Björn Borg 14.05.2010
Zitat von sysopWenn ein Politiker scheitert, gibt er nicht auf - sondern klagt vorm Verfassungsgericht: Diese "Anomalie im demokratischen Prozess" prangert jetzt Bundespräsident Köhler an. Viel zu oft müsse die Justiz anstelle des Parlaments entscheiden. http://www.spiegel.de/politik/deutschland/0,1518,694796,00.html
Das könnte dem Herrn so passen, dass man aus politischem Anstand jetzt nicht einmal gegen die verfassungswidrigen Gesetzentwürfe der Bundesregierung klagen darf...
3. Titelboykott
agKaneda 14.05.2010
Ich denke nicht, dass wir Kritik am BVerfG brauchen. Wir brauchen eher Politiker, die in der Lage sind verfassungskonforme Gesetze zu erlassen. Und was die Vorgaben aus Karlsruhe angeht, sollte man ebenfalls froh sein, dass man dort zu erkennen gibt welche Wege möglich sind. Damit erspart das Gericht dem Parlament viel Arbeit, die es sonst in weitere rechtswidrige Gesetzesinitiativen stecken würde. Ich kann Köhlers Kritik daher kaum nachvollziehen.

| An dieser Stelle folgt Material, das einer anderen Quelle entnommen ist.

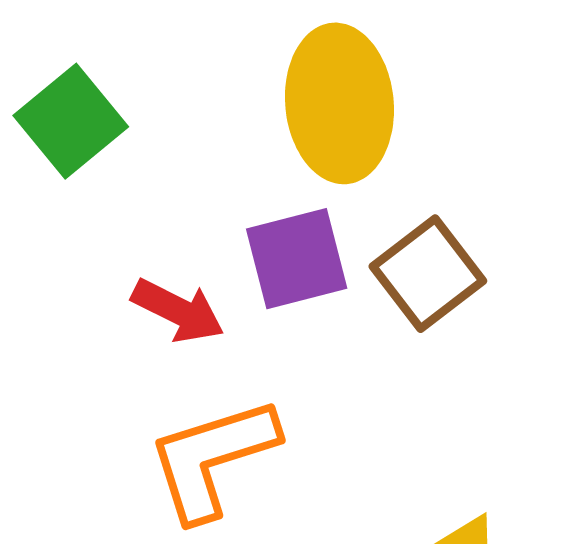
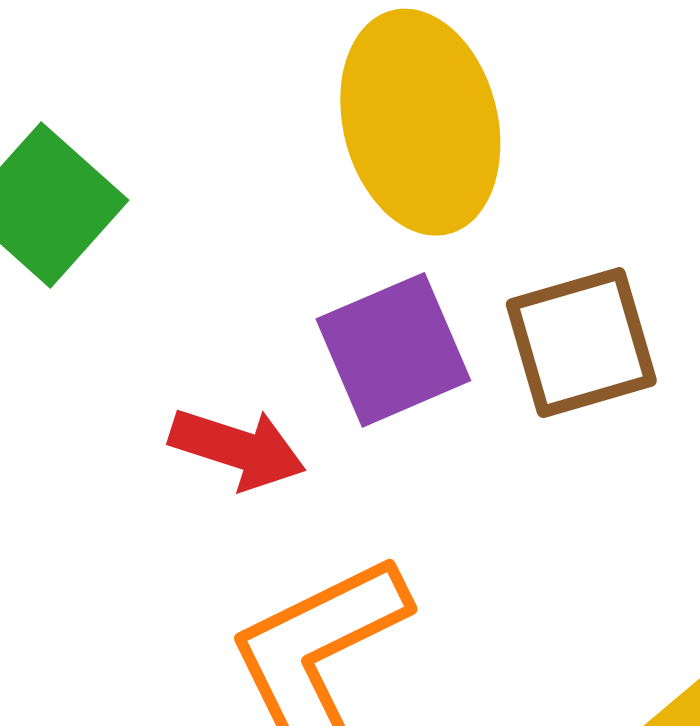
brown square: (428, 274) -> (581, 343), turned 30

4. Denn sie wissen nicht, was sie tun ...
AntiGravEinheit 14.05.2010
Zitat von frubiTja, Horst. Wenn das Parlament eben nur Mist baut dann hilft halt nur noch die Justiz. Karlsruhe hat ja besonders in den letzten 2-3 Jahren einige Gesetze einkassiert. Davon waren auch einige "Spy-Laws" von Innen-Schäuble mit dabei.
Exakt. Wenn du es nicht geschieben hättest, würde ich das jetzt tun. Volle Zustimmung. Mal sehen, wann es Bundes-Horst begreift. Er sollte lieber das Parlament daran erinnern, daß es Gesetze erläßt, die zum einen Hand und Fuß haben und vor allem zum Wohle des deutschen Volkes (Parlament!=deutsches Volk) sind.
5. Ja ja
idealist100 14.05.2010
Zitat von sysopWenn ein Politiker scheitert, gibt er nicht auf - sondern klagt vorm Verfassungsgericht: Diese "Anomalie im demokratischen Prozess" prangert jetzt Bundespräsident Köhler an. Viel zu oft müsse die Justiz anstelle des Parlaments entscheiden. http://www.spiegel.de/politik/deutschland/0,1518,694796,00.html
unser Bundeshorst unterschreibt jeden verfassungswidrigen Blödsinn und wundert sich dann das sein gekritzel laut GG sind aktzeptiert wird.